According to the AHA, PAD programs should be considered when “An EMS call–to-shock time interval of <5 minutes cannot be reliably achieved with conventional EMS services.” Are you aware of any EMS systems that can produce a “call-to-shock” time of less than 5 minutes? Remember, this is “call-to-shock” not call-to-arrival-to-the-scene or even call-to-applying pads…As such, I’d argue that it is virtually impossible for an EMS system to deliver defibrillation therapy less than 5 minutes after a call.

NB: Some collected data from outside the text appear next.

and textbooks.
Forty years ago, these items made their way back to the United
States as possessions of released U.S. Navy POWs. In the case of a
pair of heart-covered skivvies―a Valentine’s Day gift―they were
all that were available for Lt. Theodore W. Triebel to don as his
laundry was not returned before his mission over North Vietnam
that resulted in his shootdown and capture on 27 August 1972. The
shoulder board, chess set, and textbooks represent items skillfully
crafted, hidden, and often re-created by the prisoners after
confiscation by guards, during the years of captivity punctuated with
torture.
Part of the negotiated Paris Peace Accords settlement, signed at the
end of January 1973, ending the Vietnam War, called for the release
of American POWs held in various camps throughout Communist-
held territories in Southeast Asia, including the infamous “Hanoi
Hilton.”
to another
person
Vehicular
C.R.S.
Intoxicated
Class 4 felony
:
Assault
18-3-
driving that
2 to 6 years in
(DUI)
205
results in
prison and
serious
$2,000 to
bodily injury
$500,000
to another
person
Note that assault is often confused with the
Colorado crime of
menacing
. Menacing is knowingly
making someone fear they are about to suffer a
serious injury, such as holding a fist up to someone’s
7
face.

While there is no standard for EMS response times (and here), most EMS and fire agencies set goals ranging form 6 to 8 minutes. In San Francisco, for example, SF fire has a goal of responding to over 80% of their calls within 6 and 1/2 minutes. According to a report, “The city’s objectives also are less rigorous than standards set by the National Fire Protection Association, which call for arrival on the scene within 6 minutes after a 911 medical call is answered.” In SF, first responders arrive on scene in 8 minutes or less 90 percent of the time – falling short of the city’s goal by up to 1 1/2 minutes.

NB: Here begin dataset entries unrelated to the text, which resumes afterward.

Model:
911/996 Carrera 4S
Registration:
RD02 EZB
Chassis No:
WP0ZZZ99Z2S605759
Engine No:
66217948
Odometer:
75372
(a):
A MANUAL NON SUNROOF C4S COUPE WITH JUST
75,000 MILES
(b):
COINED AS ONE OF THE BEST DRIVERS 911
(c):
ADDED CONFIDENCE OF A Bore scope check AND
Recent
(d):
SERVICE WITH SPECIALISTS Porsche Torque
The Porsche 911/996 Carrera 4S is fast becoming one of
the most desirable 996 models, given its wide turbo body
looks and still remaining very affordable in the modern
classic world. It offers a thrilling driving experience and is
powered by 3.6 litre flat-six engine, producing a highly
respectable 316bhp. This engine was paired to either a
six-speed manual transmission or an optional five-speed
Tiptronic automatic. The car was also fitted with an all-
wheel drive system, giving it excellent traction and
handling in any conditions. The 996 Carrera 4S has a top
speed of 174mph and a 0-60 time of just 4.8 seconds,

So, if (a) San Francisco’s goal is to arrive within 6  1/2 minutes, over 1 1/2 minutes LATER than the AHA goal for EMS systems and (b) San Francisco is not meeting its own goal the majority of the time, then (c) a comprehensive community-based PAD program is needed in San Francisco (and any other community with similar response rates).

Additionally, San Francisco, and all other communities do not measure their response times based on “call-to-shock” but, typically, call to arrival on scene. Thus, its likely even further delays exist beyond the “call-to-shock” timeframe, evidence of an even greater need for a comprehensive PAD program.